Crevettes croustillantes et sauce crémeuse aux agrumes, poêlée de Saint Jacques au safran et macarons en provenance directe de l’épicerie fine du quartier, un repas digne d’un chef étoilé sous l’ambiance tamisée des bougies parfumées, elle se sent belle et désirable. Vivante.
15 février au matin. Nue, en sueur, lovée dans ses bras, elle dessine délicatement des formes imaginaires avec son doigt sur son torse. L’éparpillement des vêtements au travers de la pièce témoigne de l’agitation extrême de leur nuit. Une sensation au niveau de son coude, malgré la densité de leurs ébats, son désir n’est pas encore vaincu. Délicatement, ses bras l’enserrent, la chaleur de son corps l’invite à l’abandon… La journée commence merveilleusement bien.
Année 10
14 février. La porte d’appartement à peine ouverte, une vague odeur d’encens envahissent ses narines. Son manteau déposé sur la patère, elle s’avance dans l’appartement, le petit paquet en provenance du magasin de vêtement homme à la main. Sur la table du salon trône une petite composition, sûrement acheté quelques instants plus tôt au fleuriste du coin de la rue, juste à côté du bâtonnet maintenant totalement consumé. Un baiser rapide en guise de déclaration tacite et elle lui tend la fameuse chemise de la nouvelle collection sur laquelle, il avait flashé quelques jours plus tôt mais qui malheureusement n’était pas en solde.
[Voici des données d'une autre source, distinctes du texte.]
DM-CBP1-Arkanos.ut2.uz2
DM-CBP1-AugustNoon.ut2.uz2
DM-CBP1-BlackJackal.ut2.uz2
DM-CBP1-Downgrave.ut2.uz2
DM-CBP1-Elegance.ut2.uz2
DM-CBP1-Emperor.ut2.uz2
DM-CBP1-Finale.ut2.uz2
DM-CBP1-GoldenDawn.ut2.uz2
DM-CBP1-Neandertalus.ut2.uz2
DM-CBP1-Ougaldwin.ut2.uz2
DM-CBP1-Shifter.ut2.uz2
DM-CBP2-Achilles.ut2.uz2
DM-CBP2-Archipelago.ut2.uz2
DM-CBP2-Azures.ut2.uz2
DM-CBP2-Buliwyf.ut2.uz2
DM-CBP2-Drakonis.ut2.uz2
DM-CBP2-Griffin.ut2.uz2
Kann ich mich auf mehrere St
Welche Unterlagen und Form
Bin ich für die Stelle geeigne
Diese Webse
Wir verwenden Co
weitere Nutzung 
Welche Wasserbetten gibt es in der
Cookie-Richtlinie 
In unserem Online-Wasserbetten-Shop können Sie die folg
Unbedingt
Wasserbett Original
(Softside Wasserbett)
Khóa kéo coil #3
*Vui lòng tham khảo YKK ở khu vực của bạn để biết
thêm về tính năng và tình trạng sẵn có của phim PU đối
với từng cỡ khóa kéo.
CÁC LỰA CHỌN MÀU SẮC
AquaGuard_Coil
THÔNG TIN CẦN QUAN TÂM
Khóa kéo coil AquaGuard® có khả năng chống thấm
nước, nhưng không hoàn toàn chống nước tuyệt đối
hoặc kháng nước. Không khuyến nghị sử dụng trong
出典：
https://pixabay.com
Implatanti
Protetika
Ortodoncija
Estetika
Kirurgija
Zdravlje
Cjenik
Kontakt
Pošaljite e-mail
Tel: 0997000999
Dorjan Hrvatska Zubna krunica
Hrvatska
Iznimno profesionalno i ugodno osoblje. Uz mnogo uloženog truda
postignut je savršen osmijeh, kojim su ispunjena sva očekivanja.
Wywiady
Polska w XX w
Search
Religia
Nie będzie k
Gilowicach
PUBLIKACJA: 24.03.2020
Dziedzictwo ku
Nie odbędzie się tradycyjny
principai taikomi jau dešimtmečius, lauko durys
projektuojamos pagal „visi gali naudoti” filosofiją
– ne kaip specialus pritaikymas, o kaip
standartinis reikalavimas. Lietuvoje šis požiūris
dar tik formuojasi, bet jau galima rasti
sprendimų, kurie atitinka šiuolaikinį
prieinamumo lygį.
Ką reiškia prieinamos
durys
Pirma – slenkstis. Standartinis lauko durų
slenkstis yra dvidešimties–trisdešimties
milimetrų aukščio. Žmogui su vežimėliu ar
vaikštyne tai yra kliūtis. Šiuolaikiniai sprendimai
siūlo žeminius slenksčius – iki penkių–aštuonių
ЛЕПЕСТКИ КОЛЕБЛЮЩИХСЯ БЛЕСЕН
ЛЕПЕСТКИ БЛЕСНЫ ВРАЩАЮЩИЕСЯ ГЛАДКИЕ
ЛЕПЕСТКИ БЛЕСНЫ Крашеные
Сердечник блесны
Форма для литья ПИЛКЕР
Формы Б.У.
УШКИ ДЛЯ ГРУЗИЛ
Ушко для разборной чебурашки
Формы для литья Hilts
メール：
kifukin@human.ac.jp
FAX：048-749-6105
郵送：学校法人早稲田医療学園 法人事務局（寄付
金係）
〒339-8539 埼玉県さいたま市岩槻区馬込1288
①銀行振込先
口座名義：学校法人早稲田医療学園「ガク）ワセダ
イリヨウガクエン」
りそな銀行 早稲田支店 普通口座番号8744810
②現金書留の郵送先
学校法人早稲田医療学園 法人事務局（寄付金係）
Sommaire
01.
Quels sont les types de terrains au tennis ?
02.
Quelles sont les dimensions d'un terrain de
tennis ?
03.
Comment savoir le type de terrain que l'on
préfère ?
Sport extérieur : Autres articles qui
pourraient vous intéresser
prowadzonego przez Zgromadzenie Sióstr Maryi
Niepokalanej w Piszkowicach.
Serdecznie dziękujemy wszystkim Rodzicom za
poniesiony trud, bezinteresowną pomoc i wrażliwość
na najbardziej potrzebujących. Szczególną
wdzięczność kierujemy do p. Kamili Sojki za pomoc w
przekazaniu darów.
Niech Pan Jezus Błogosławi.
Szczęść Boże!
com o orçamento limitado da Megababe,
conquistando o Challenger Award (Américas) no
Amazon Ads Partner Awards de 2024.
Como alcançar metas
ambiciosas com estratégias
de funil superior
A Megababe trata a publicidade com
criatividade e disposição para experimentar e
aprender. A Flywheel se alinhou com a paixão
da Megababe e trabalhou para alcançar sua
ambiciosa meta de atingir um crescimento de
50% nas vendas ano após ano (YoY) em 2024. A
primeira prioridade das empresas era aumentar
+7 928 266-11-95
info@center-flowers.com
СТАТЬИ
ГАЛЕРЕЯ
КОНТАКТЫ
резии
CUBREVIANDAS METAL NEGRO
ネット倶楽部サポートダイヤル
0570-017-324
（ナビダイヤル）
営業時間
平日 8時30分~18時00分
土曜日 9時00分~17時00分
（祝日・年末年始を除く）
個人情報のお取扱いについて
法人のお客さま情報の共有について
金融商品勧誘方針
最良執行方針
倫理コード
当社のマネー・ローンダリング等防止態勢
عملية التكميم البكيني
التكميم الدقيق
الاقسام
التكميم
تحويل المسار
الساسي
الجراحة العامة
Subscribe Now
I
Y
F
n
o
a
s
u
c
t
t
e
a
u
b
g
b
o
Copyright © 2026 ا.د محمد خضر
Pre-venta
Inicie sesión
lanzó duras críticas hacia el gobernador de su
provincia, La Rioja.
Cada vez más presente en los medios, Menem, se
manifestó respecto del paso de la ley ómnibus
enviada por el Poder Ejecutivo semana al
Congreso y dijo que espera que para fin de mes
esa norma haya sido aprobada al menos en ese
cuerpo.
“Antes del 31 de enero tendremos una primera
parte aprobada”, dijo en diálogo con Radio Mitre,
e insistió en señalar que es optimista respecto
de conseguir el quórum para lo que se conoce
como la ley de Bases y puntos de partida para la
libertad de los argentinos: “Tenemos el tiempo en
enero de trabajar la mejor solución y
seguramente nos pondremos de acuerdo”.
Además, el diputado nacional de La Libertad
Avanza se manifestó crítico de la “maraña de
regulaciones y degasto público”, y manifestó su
Sourire aux lèvres, il lui annonce qu’une table a été réservé dans le petit restaurant italien du quartier. L’heure du départ est d’ailleurs immédiate s’ils ne veulent pas prendre le risque qu’elle soit attribuée à un autre couple. Pas le temps de prendre un bain mais ce désagrément sera compensé par le fait de rentrer plus tôt. Et puis, c’est préférable, une dure journée de labeur s’annonce demain.
Antipasti, primi piatti, secondi piatti, formaggi y dolci, tout le classicisme de la restauration transalpine. Pas de fioritures mais l’atmosphère chaleureuse du lieu lui permet de s’évader du quotidien. Seul l’interlude désagréable avec le vendeur de roses pakistanais, rabroué nerveusement par sa moitié, a jeté un mini froid sur sa soirée.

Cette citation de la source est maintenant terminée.